# Saved data entries
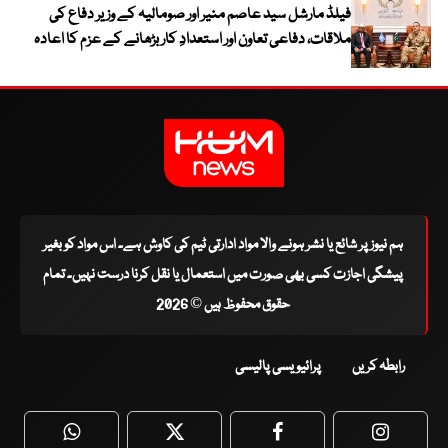
فیلڈ مارشل سید عاصم منیر اور صومالیہ کے وزیر دفاع کی
ملاقات، دفاعی تعاون اور استعدادِ کار بڑھانے کے عزم کا اعادہ
ہم نیوز پر شائع یا نشر ہونے والا مواد ادارتی ٹیم کی کاوش ہے۔ اس مواد کو بغیر
پیشگی اجازت کسی بھی صورت میں استعمال یا نقل کرنا درست نہیں۔ تمام
حقوق محفوظ ہیں © 2026
رابطہ کریں
پرائیویسی پالیسی
WhatsApp
Twitter
Facebook
Faceboo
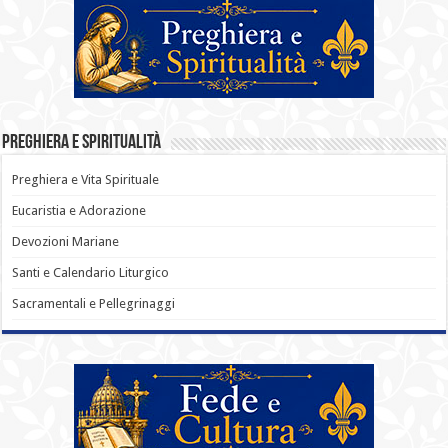
Preghiera e Spiritualità
Preghiera e Vita Spirituale
Eucaristia e Adorazione
Devozioni Mariane
Santi e Calendario Liturgico
Sacramentali e Pellegrinaggi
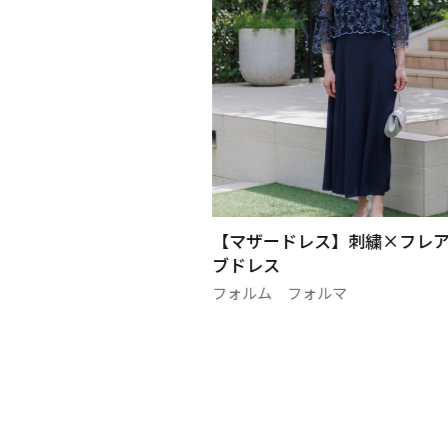
×ジレ レイヤード風パ
【マザードレス】刺繍×フレ
ブドレス
マ
フォルム フォルマ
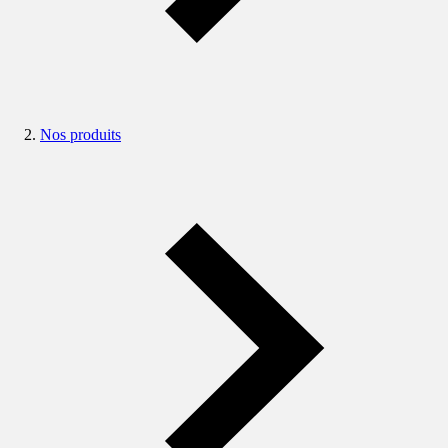
Nos produits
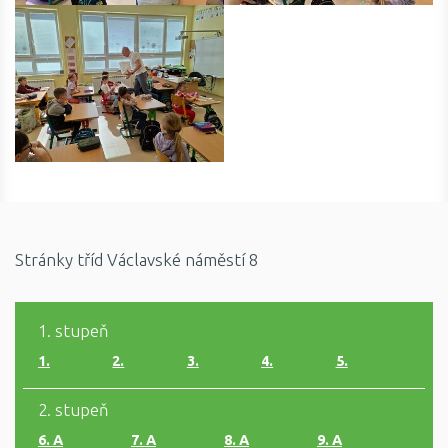
Stránky tříd Václavské náměstí 8
1. stupeň
1.
2.
3.
4.
5.
2. stupeň
6. A
7. A
8. A
9. A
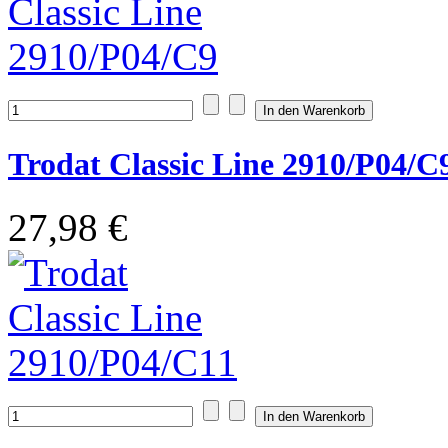
Trodat Classic Line 2910/P04/C
27,98 €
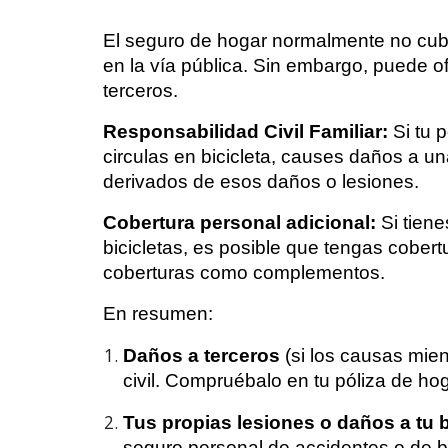
El seguro de hogar normalmente no cubr
en la vía pública. Sin embargo, puede of
terceros.
Responsabilidad Civil Familiar:
Si tu p
circulas en bicicleta, causes daños a un
derivados de esos daños o lesiones.
Cobertura personal adicional:
Si tiene
bicicletas, es posible que tengas cobert
coberturas como complementos.
En resumen:
Daños a terceros
(si los causas mien
civil. Compruébalo en tu póliza de hog
Tus propias lesiones o daños a tu b
seguro personal de accidentes o de bi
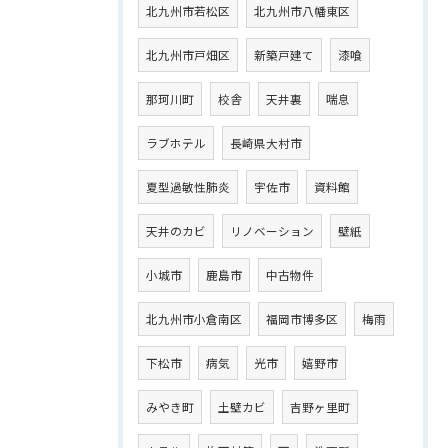
北九州市若松区
北九州市八幡東区
北九州市戸畑区
新築戸建て
漆喰
那珂川町
校舎
天井裏
喘息
ラブホテル
長崎県大村市
夏型過敏性肺炎
宇佐市
資料館
天井のカビ
リノベーション
壁紙
小城市
鹿島市
中古物件
北九州市小倉南区
福岡市博多区
梅雨
下松市
病気
光市
嬉野市
みやき町
土壁カビ
吉野ヶ里町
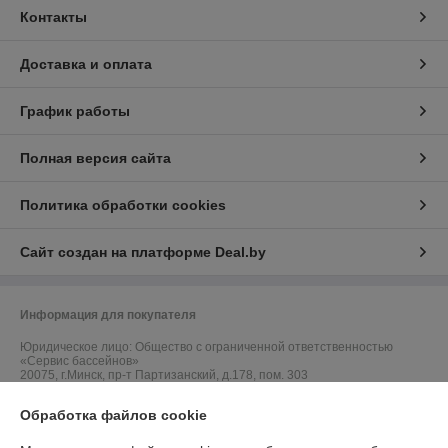
Контакты
Доставка и оплата
График работы
Полная версия сайта
Политика обработки cookies
Сайт создан на платформе Deal.by
Информация для покупателя
Юридическое лицо:
Общество с ограниченной ответственностью
«Сервис бассейнов»
20075, г.Минск, пр-т Партизанский, д.178, пом. 303
Регистрационный номер ЕГР: 193978451
Обработка файлов cookie
УНП: 193978451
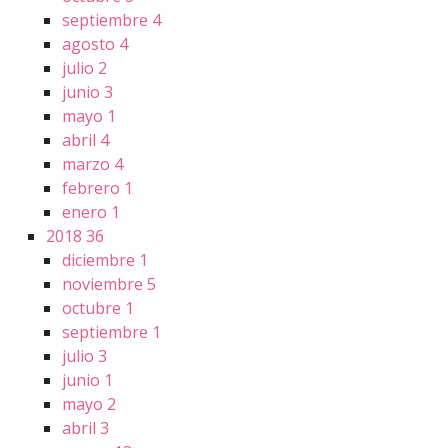
septiembre
4
agosto
4
julio
2
junio
3
mayo
1
abril
4
marzo
4
febrero
1
enero
1
2018
36
diciembre
1
noviembre
5
octubre
1
septiembre
1
julio
3
junio
1
mayo
2
abril
3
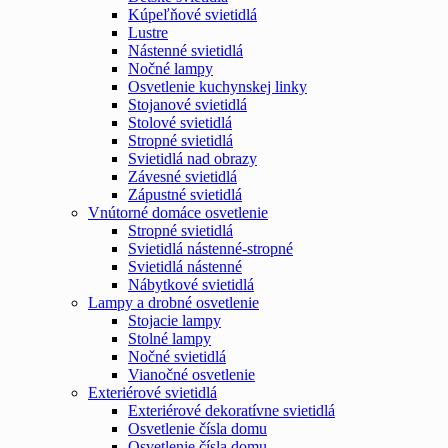
Kúpeľňové svietidlá
Lustre
Nástenné svietidlá
Nočné lampy
Osvetlenie kuchynskej linky
Stojanové svietidlá
Stolové svietidlá
Stropné svietidlá
Svietidlá nad obrazy
Závesné svietidlá
Zápustné svietidlá
Vnútorné domáce osvetlenie
Stropné svietidlá
Svietidlá nástenné-stropné
Svietidlá nástenné
Nábytkové svietidlá
Lampy a drobné osvetlenie
Stojacie lampy
Stolné lampy
Nočné svietidlá
Vianočné osvetlenie
Exteriérové svietidlá
Exteriérové dekoratívne svietidlá
Osvetlenie čísla domu
Osvetlenie čísla domu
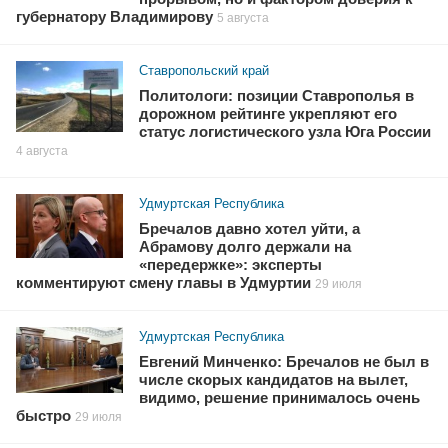
губернатору Владимирову
5 августа
Ставропольский край
Политологи: позиции Ставрополья в
дорожном рейтинге укрепляют его
статус логистического узла Юга России
4 августа
Удмуртская Республика
Бречалов давно хотел уйти, а
Абрамову долго держали на
«передержке»: эксперты
комментируют смену главы в Удмуртии
29 июля
Удмуртская Республика
Евгений Минченко: Бречалов не был в
числе скорых кандидатов на вылет,
видимо, решение принималось очень
быстро
29 июля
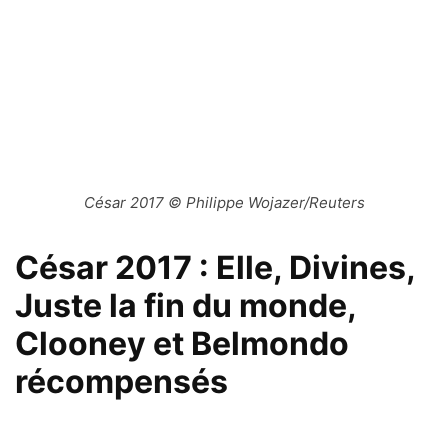
César 2017 © Philippe Wojazer/Reuters
César 2017 : Elle, Divines,
Juste la fin du monde,
Clooney et Belmondo
récompensés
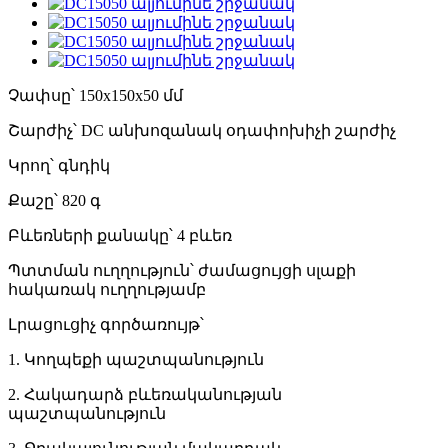
Չափսը՝ 150x150x50 մմ
Շարժիչ՝ DC անխոզանակ օդափոխիչի շարժիչ
Կրող՝ գնդիկ
Քաշը՝ 820 գ
Բևեռների քանակը՝ 4 բևեռ
Պտտման ուղղություն՝ ժամացույցի սլաքի
հակառակ ուղղությամբ
Լրացուցիչ գործառույթ՝
1. Կողպեքի պաշտպանություն
2. Հակադարձ բևեռականության
պաշտպանություն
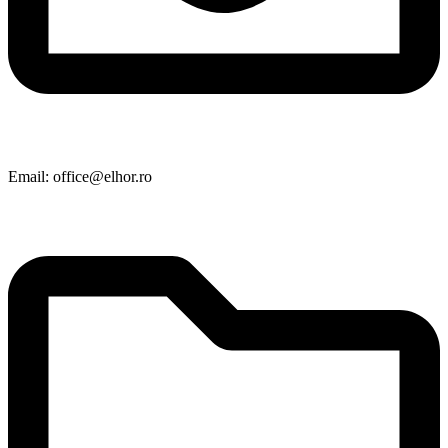
Email: office@elhor.ro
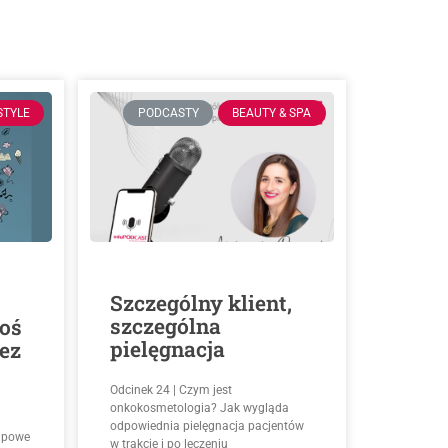
STYLE
PODCASTY
BEAUTY & SPA
Szczególny klient,
szczególna
oś
pielęgnacja
zez
Odcinek 24 | Czym jest
onkokosmetologia? Jak wygląda
odpowiednia pielęgnacja pacjentów
kupowe
w trakcie i po leczeniu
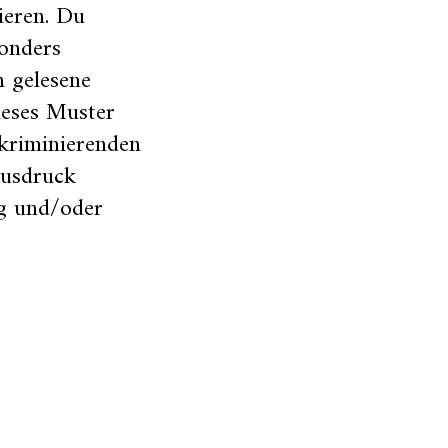
ieren. Du
onders
h gelesene
ieses Muster
kriminierenden
Ausdruck
ng und/oder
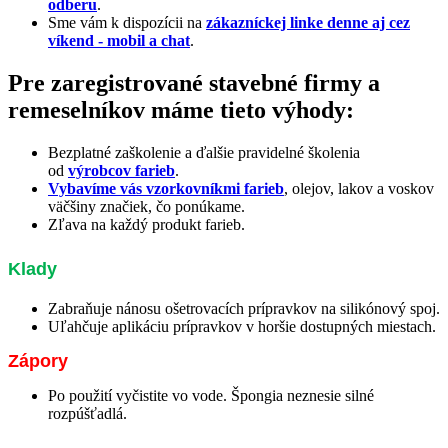
odberu
.
Sme vám k dispozícii na
zákazníckej linke denne aj cez
víkend - mobil a chat
.
​Pre zaregistrované stavebné firmy a
remeselníkov máme tieto výhody:
Bezplatné zaškolenie a ďalšie pravidelné školenia
od
výrobcov farieb
.
Vybavíme vás vzorkovníkmi farieb
, olejov, lakov a voskov
väčšiny značiek, čo ponúkame.
Zľava na každý produkt farieb.
Klady
Zabraňuje nánosu ošetrovacích prípravkov na silikónový spoj.
Uľahčuje aplikáciu prípravkov v horšie dostupných miestach.
Zápory
Po použití vyčistite vo vode. Špongia neznesie silné
rozpúšťadlá.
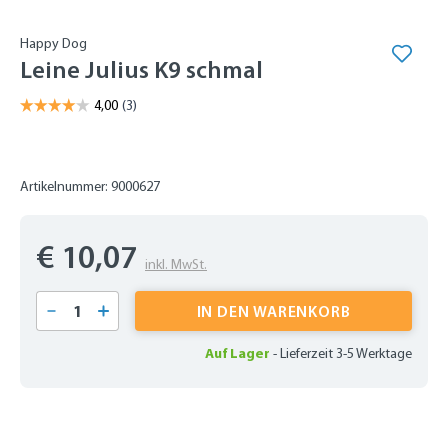
Happy Dog
Leine Julius K9 schmal
Artikelnummer: 9000627
€ 10,07
inkl. MwSt.
Produkt Anzahl: Gib den gewünschten Wert 
IN DEN WARENKORB
Auf Lager
-
Lieferzeit 3-5 Werktage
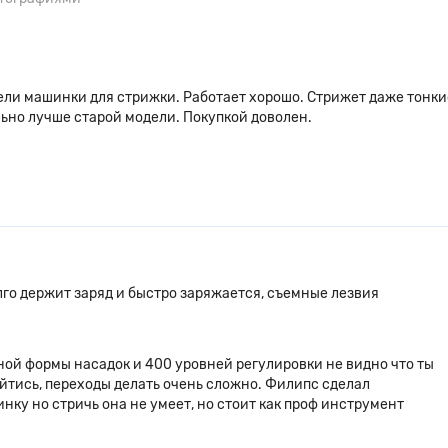
ели машинки для стрижки. Работает хорошо. Стрижет даже тонки
льно лучше старой модели. Покупкой доволен.
олго держит заряд и быстро заряжается, съемные лезвия
чной формы насадок и 400 уровней регулировки не видно что ты
ойтись, переходы делать очень сложно. Филипс сделал
ку но стричь она не умеет, но стоит как проф инструмент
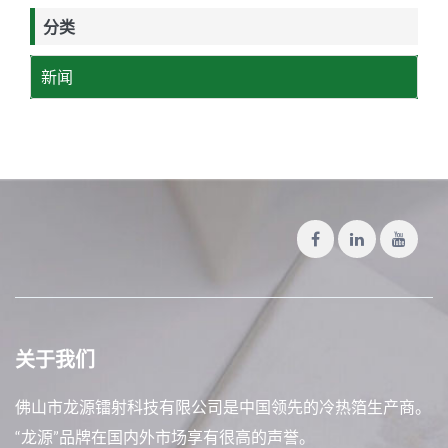
分类
新闻
关于我们
佛山市龙源镭射科技有限公司是中国领先的冷热箔生产商。
“龙源”品牌在国内外市场享有很高的声誉。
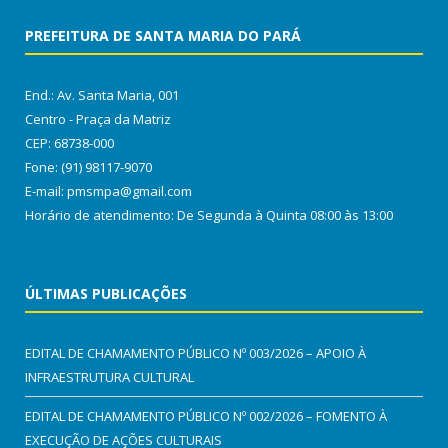
PREFEITURA DE SANTA MARIA DO PARÁ
End.: Av. Santa Maria, 001
Centro - Praça da Matriz
CEP: 68738-000
Fone: (91) 98117-9070
E-mail: pmsmpa@gmail.com
Horário de atendimento: De Segunda à Quinta 08:00 às 13:00
ÚLTIMAS PUBLICAÇÕES
EDITAL DE CHAMAMENTO PÚBLICO Nº 003/2026 – APOIO À
INFRAESTRUTURA CULTURAL
EDITAL DE CHAMAMENTO PÚBLICO Nº 002/2026 – FOMENTO À
EXECUÇÃO DE AÇÕES CULTURAIS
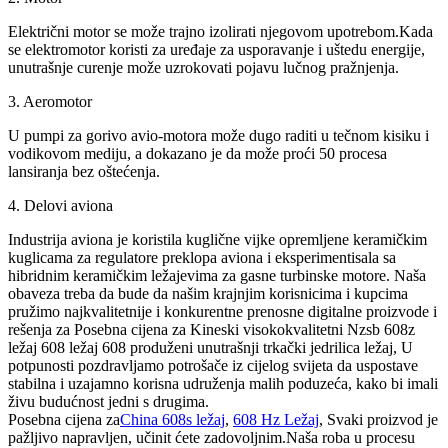
Električni motor se može trajno izolirati njegovom upotrebom.Kada
se elektromotor koristi za uređaje za usporavanje i uštedu energije,
unutrašnje curenje može uzrokovati pojavu lučnog pražnjenja.
3. Aeromotor
U pumpi za gorivo avio-motora može dugo raditi u tečnom kisiku i
vodikovom mediju, a dokazano je da može proći 50 procesa
lansiranja bez oštećenja.
4. Delovi aviona
Industrija aviona je koristila kuglične vijke opremljene keramičkim
kuglicama za regulatore preklopa aviona i eksperimentisala sa
hibridnim keramičkim ležajevima za gasne turbinske motore. Naša
obaveza treba da bude da našim krajnjim korisnicima i kupcima
pružimo najkvalitetnije i konkurentne prenosne digitalne proizvode i
rešenja za Posebna cijena za Kineski visokokvalitetni Nzsb 608z
ležaj 608 ležaj 608 produženi unutrašnji trkački jedrilica ležaj, U
potpunosti pozdravljamo potrošače iz cijelog svijeta da uspostave
stabilna i uzajamno korisna udruženja malih poduzeća, kako bi imali
živu budućnost jedni s drugima.
Posebna cijena za
China 608s ležaj
,
608 Hz Ležaj
, Svaki proizvod je
pažljivo napravljen, učinit ćete zadovoljnim.Naša roba u procesu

# Work to complete
Lines in the data that hold "Naša" must be located and copied.

# Worked solution
hibridnim keramičkim ležajevima za gasne turbinske motore. Naša
pažljivo napravljen, učinit ćete zadovoljnim.Naša roba u procesu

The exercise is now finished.